What you have to do
Find how many lines below mention "atención". Nothing but the number is needed.
=== Available records ===
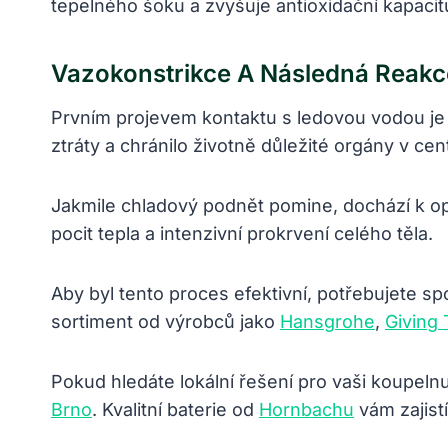
tepelného šoku a zvyšuje antioxidační kapaci
Vazokonstrikce A Následná Reak
Prvním projevem kontaktu s ledovou vodou je 
ztráty a chránilo životně důležité orgány v cent
Jakmile chladový podnět pomine, dochází k opa
pocit tepla a intenzivní prokrvení celého těla.
Aby byl tento proces efektivní, potřebujete s
sortiment od výrobců jako
Hansgrohe
,
Giving 
Pokud hledáte lokální řešení pro vaši koupe
Brno
. Kvalitní baterie od
Hornbachu
vám zajist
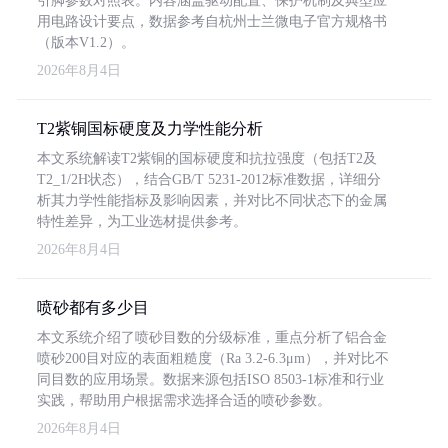
引脚参数对照表。内容涵盖驱动配置、保护机制及典型应
用电路设计要点，数据参考自杭州士兰微电子官方规格书
（版本V1.2）。
2026年8月4日
T2紫铜国标硬度及力学性能分析
本文系统解读T2紫铜的国标硬度和抗拉强度（包括T2及
T2_1/2H状态），结合GB/T 5231-2012标准数据，详细分
析其力学性能指标及影响因素，并对比不同状态下的金属
特性差异，为工业选材提供参考。
2026年8月4日
喷砂都有多少目
本文系统介绍了喷砂目数的分级标准，重点分析了铝合金
喷砂200目对应的表面粗糙度（Ra 3.2-6.3μm），并对比不
同目数的应用场景。数据来源包括ISO 8503-1标准和行业
实践，帮助用户根据需求选择合适的喷砂参数。
2026年8月4日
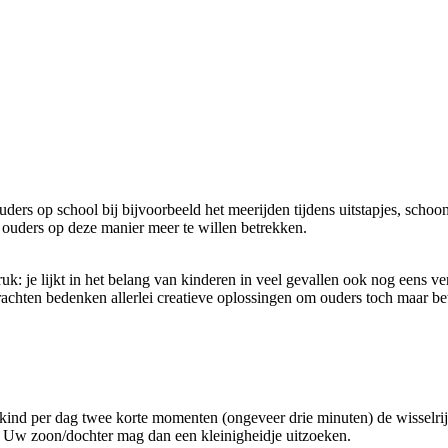
uders op school bij bijvoorbeeld het meerijden tijdens uitstapjes, sc
ouders op deze manier meer te willen betrekken.
: je lijkt in het belang van kinderen in veel gevallen ook nog eens v
achten bedenken allerlei creatieve oplossingen om ouders toch maar betr
ind per dag twee korte momenten (ongeveer drie minuten) de wisselrijtj
l. Uw zoon/dochter mag dan een kleinigheidje uitzoeken.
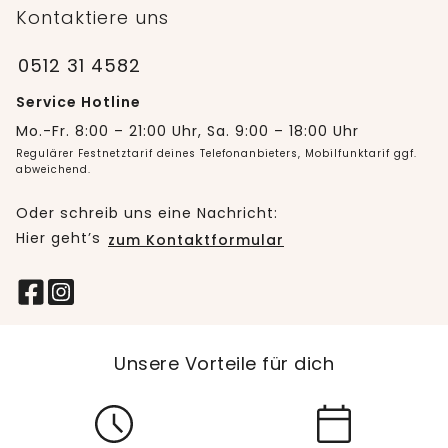
Kontaktiere uns
0512 31 4582
Service Hotline
Mo.-Fr. 8:00 – 21:00 Uhr, Sa. 9:00 – 18:00 Uhr
Regulärer Festnetztarif deines Telefonanbieters, Mobilfunktarif ggf.
abweichend.
Oder schreib uns eine Nachricht:
Hier geht’s
zum Kontaktformular
Unsere Vorteile für dich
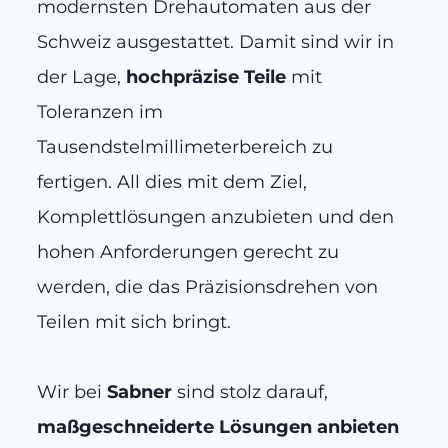
modernsten Drehautomaten aus der
Schweiz ausgestattet. Damit sind wir in
der Lage,
hochpräzise Teile
mit
Toleranzen im
Tausendstelmillimeterbereich zu
fertigen. All dies mit dem Ziel,
Komplettlösungen anzubieten und den
hohen Anforderungen gerecht zu
werden, die das Präzisionsdrehen von
Teilen mit sich bringt.
Wir bei
Sabner
sind stolz darauf,
maßgeschneiderte Lösungen anbieten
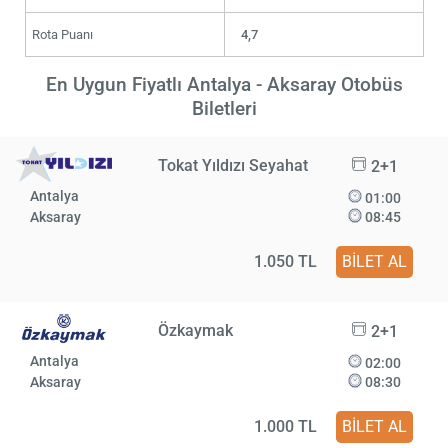
Rota Puanı
4,7
En Uygun Fiyatlı Antalya - Aksaray Otobüs
Biletleri
Tokat Yıldızı Seyahat
2+1
Antalya
01:00
Aksaray
08:45
1.050 TL
BİLET AL
Özkaymak
2+1
Antalya
02:00
Aksaray
08:30
1.000 TL
BİLET AL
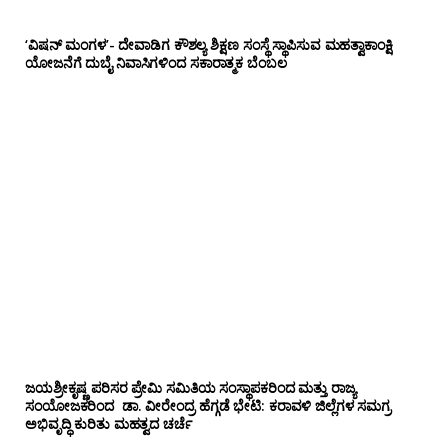
‘ವಿಷನ್ ಮಂಗಳ’- ದೇವಾಡಿಗ ಕೌಶಲ್ಯ ಶಿಕ್ಷಣ ಸಂಸ್ಥೆ ಸ್ಥಾಪಿಸುವ ಮಹತ್ವಾಕಾಂಕ್ಷಿ
ಯೋಜನೆಗೆ ದುಬೈ ನಿವಾಸಿಗಳಿಂದ ಸಕಾರಾತ್ಮಕ ಬೆಂಬಲ
ಜಯಶ್ರೀಕೃಷ್ಣ ಪರಿಸರ ಪ್ರೇಮಿ ಸಮಿತಿಯ ಸಂಸ್ಥಾಪಕರಿಂದ ಮತ್ತು ರಾಜ್ಯ
ಸಂಯೋಜಕರಿಂದ ಡಾ. ವೀರೇಂದ್ರ ಹೆಗ್ಗಡೆ ಭೇಟಿ: ಕರಾವಳಿ ಜಿಲ್ಲೆಗಳ ಸಮಗ್ರ
ಅಭಿವೃದ್ಧಿ ಕುರಿತು ಮಹತ್ವದ ಚರ್ಚೆ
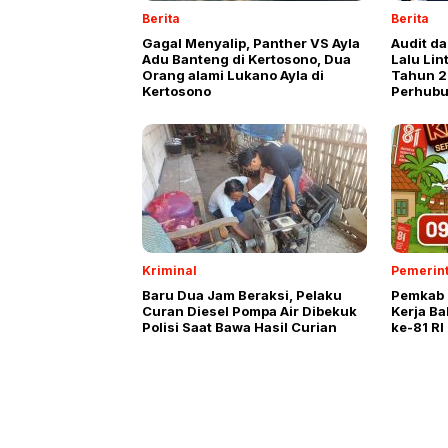
Berita
Berita
Gagal Menyalip, Panther VS Ayla
Audit d
Adu Banteng di Kertosono, Dua
Lalu Lin
Orang alami Lukano Ayla di
Tahun 2
Kertosono
Perhubu
Kriminal
Pemerin
Baru Dua Jam Beraksi, Pelaku
Pemkab 
Curan Diesel Pompa Air Dibekuk
Kerja B
Polisi Saat Bawa Hasil Curian
ke-81 RI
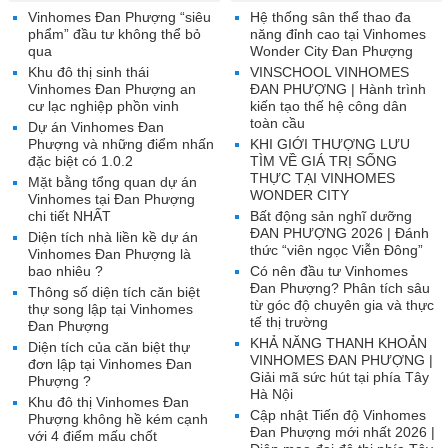
Vinhomes Đan Phượng “siêu
Hệ thống sân thể thao đa
phẩm” đầu tư không thể bỏ
năng đỉnh cao tại Vinhomes
qua
Wonder City Đan Phượng
Khu đô thị sinh thái
VINSCHOOL VINHOMES
Vinhomes Đan Phượng an
ĐAN PHƯỢNG | Hành trình
cư lạc nghiệp phồn vinh
kiến tạo thế hệ công dân
toàn cầu
Dự án Vinhomes Đan
Phượng và những điểm nhấn
KHI GIỚI THƯỢNG LƯU
đặc biệt có 1.0.2
TÌM VỀ GIÁ TRỊ SỐNG
THỰC TẠI VINHOMES
Mặt bằng tổng quan dự án
WONDER CITY
Vinhomes tại Đan Phượng
chi tiết NHẤT
Bất động sản nghĩ dưỡng
ĐAN PHƯỢNG 2026 | Đánh
Diện tích nhà liền kề dự án
thức “viên ngọc Viễn Đông”
Vinhomes Đan Phượng là
bao nhiêu ?
Có nên đầu tư Vinhomes
Đan Phượng? Phân tích sâu
Thông số diện tích căn biệt
từ góc độ chuyên gia và thực
thự song lập tại Vinhomes
tế thị trường
Đan Phượng
KHẢ NĂNG THANH KHOẢN
Diện tích của căn biệt thự
VINHOMES ĐAN PHƯỢNG |
đơn lập tại Vinhomes Đan
Giải mã sức hút tại phía Tây
Phượng ?
Hà Nội
Khu đô thị Vinhomes Đan
Cập nhật Tiến độ Vinhomes
Phượng không hề kém cạnh
Đan Phượng mới nhất 2026 |
với 4 điểm mấu chốt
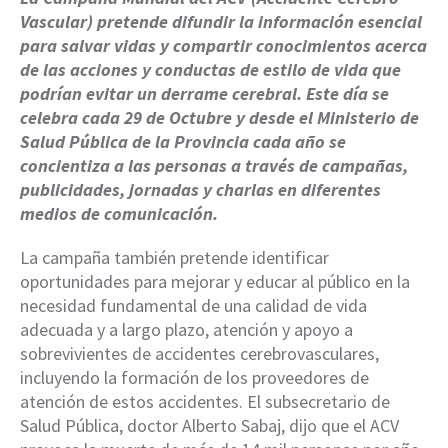
Vascular) pretende difundir la información esencial
para salvar vidas y compartir conocimientos acerca
de las acciones y conductas de estilo de vida que
podrían evitar un derrame cerebral. Este día se
celebra cada 29 de Octubre y desde el Ministerio de
Salud Pública de la Provincia cada año se
concientiza a las personas a través de campañas,
publicidades, jornadas y charlas en diferentes
medios de comunicación.
La campaña también pretende identificar
oportunidades para mejorar y educar al público en la
necesidad fundamental de una calidad de vida
adecuada y a largo plazo, atención y apoyo a
sobrevivientes de accidentes cerebrovasculares,
incluyendo la formación de los proveedores de
atención de estos accidentes. El subsecretario de
Salud Pública, doctor Alberto Sabaj, dijo que el ACV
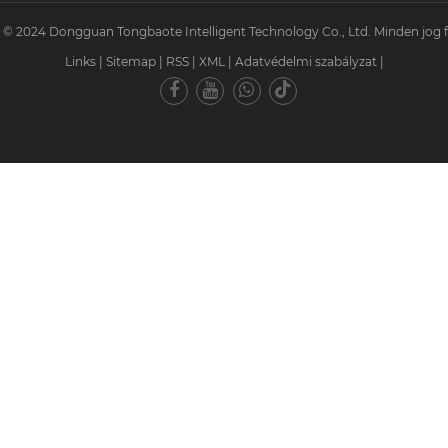
 © 2024 Dongguan Tongbaote Intelligent Technology Co., Ltd. Minden jog f
Links
|
Sitemap
|
RSS
|
XML
|
Adatvédelmi szabályzat
|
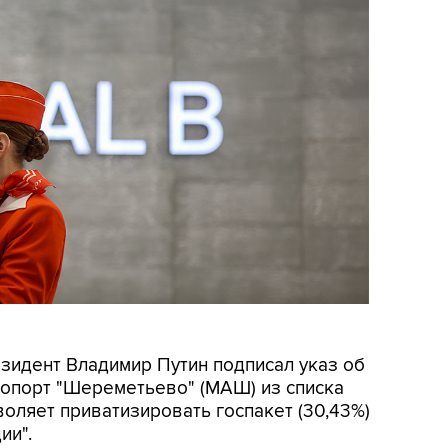
езидент Владимир Путин подписал указ об
опорт "Шереметьево" (МАШ) из списка
воляет приватизировать госпакет (30,43%)
ии".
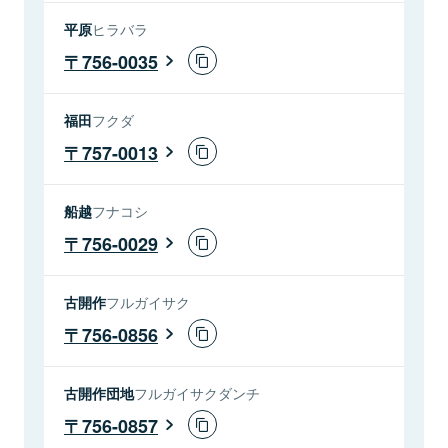
平原
ヒラバラ
756-0035
福田
フクダ
757-0013
船越
フナコシ
756-0029
古開作
フルガイサク
756-0856
古開作団地
フルガイサクダンチ
756-0857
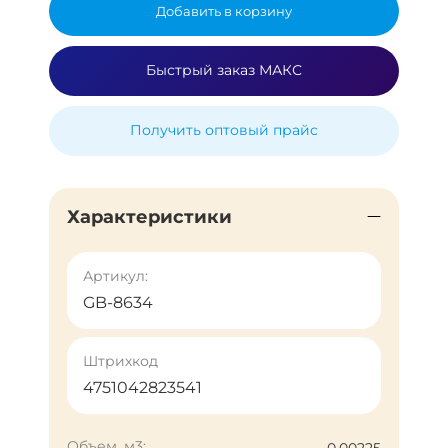
Добавить в корзину
Быстрый заказ МАКС
Получить оптовый прайс
Характеристики
Артикул:
GB-8634
Штрихкод
4751042823541
Объем, м3:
===
Completed task
2